[Exercise inputs]
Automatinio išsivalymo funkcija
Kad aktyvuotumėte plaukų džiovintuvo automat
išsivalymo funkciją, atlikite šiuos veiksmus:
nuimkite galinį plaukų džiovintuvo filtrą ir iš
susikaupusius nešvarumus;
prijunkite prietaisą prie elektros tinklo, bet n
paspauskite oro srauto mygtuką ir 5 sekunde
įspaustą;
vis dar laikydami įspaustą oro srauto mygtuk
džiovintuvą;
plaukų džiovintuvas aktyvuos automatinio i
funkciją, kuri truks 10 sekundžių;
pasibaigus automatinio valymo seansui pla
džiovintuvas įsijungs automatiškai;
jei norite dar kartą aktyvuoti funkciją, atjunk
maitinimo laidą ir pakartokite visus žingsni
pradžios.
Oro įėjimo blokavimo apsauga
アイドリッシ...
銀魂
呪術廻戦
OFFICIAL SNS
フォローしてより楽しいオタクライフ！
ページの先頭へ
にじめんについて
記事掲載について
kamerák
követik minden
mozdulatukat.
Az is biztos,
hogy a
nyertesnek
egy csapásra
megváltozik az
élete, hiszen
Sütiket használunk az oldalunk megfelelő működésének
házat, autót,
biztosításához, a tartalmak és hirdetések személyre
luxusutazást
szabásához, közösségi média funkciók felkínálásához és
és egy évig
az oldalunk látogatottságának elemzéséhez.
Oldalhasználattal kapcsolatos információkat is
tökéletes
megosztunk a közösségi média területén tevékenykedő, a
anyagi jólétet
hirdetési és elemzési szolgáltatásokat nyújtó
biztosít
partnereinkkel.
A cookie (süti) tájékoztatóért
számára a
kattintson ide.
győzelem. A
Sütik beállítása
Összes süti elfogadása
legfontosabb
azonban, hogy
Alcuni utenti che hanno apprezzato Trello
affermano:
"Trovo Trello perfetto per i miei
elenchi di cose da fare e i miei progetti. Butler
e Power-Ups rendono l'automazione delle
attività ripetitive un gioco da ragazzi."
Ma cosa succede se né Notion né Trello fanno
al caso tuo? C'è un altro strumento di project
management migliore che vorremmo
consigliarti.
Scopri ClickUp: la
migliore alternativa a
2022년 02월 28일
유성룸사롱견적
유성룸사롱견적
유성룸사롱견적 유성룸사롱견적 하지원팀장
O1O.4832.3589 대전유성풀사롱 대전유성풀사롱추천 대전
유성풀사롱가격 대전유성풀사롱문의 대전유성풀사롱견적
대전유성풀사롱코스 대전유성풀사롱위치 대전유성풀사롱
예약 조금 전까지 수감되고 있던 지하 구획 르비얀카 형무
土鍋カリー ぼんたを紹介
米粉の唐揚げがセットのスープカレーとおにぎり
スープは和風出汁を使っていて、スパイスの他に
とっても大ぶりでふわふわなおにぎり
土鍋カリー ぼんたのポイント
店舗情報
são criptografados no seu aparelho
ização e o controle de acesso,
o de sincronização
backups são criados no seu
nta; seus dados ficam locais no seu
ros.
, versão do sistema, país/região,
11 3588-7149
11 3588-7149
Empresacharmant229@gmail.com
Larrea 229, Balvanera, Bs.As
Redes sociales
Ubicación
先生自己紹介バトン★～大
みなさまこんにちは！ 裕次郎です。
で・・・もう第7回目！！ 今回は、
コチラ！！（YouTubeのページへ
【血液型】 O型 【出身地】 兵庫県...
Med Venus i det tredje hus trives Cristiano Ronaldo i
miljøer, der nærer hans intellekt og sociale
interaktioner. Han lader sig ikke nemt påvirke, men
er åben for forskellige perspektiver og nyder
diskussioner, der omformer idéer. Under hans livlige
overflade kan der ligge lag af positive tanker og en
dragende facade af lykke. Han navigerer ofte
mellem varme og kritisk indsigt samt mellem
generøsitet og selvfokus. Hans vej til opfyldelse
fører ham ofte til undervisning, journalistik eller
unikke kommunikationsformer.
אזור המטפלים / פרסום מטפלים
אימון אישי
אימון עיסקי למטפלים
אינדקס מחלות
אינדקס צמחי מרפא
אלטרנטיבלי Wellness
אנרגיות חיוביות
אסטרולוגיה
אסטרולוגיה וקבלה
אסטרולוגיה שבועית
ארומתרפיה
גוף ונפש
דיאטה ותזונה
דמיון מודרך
[/Exercise inputs]
The problem: Reproduce word for word the material above, beginning with the line that contains "Kad aktyvuotumėte plaukų džiovintuvo automat" and ending with the line that contains "são criptografados no seu aparelho".

Task solution:
Kad aktyvuotumėte plaukų džiovintuvo automat
išsivalymo funkciją, atlikite šiuos veiksmus:
nuimkite galinį plaukų džiovintuvo filtrą ir iš
susikaupusius nešvarumus;
prijunkite prietaisą prie elektros tinklo, bet n
paspauskite oro srauto mygtuką ir 5 sekunde
įspaustą;
vis dar laikydami įspaustą oro srauto mygtuk
džiovintuvą;
plaukų džiovintuvas aktyvuos automatinio i
funkciją, kuri truks 10 sekundžių;
pasibaigus automatinio valymo seansui pla
džiovintuvas įsijungs automatiškai;
jei norite dar kartą aktyvuoti funkciją, atjunk
maitinimo laidą ir pakartokite visus žingsni
pradžios.
Oro įėjimo blokavimo apsauga
アイドリッシ...
銀魂
呪術廻戦
OFFICIAL SNS
フォローしてより楽しいオタクライフ！
ページの先頭へ
にじめんについて
記事掲載について
kamerák
követik minden
mozdulatukat.
Az is biztos,
hogy a
nyertesnek
egy csapásra
megváltozik az
élete, hiszen
Sütiket használunk az oldalunk megfelelő működésének
házat, autót,
biztosításához, a tartalmak és hirdetések személyre
luxusutazást
szabásához, közösségi média funkciók felkínálásához és
és egy évig
az oldalunk látogatottságának elemzéséhez.
Oldalhasználattal kapcsolatos információkat is
tökéletes
megosztunk a közösségi média területén tevékenykedő, a
anyagi jólétet
hirdetési és elemzési szolgáltatásokat nyújtó
biztosít
partnereinkkel.
A cookie (süti) tájékoztatóért
számára a
kattintson ide.
győzelem. A
Sütik beállítása
Összes süti elfogadása
legfontosabb
azonban, hogy
Alcuni utenti che hanno apprezzato Trello
affermano:
"Trovo Trello perfetto per i miei
elenchi di cose da fare e i miei progetti. Butler
e Power-Ups rendono l'automazione delle
attività ripetitive un gioco da ragazzi."
Ma cosa succede se né Notion né Trello fanno
al caso tuo? C'è un altro strumento di project
management migliore che vorremmo
consigliarti.
Scopri ClickUp: la
migliore alternativa a
2022년 02월 28일
유성룸사롱견적
유성룸사롱견적
유성룸사롱견적 유성룸사롱견적 하지원팀장
O1O.4832.3589 대전유성풀사롱 대전유성풀사롱추천 대전
유성풀사롱가격 대전유성풀사롱문의 대전유성풀사롱견적
대전유성풀사롱코스 대전유성풀사롱위치 대전유성풀사롱
예약 조금 전까지 수감되고 있던 지하 구획 르비얀카 형무
土鍋カリー ぼんたを紹介
米粉の唐揚げがセットのスープカレーとおにぎり
スープは和風出汁を使っていて、スパイスの他に
とっても大ぶりでふわふわなおにぎり
土鍋カリー ぼんたのポイント
店舗情報
são criptografados no seu aparelho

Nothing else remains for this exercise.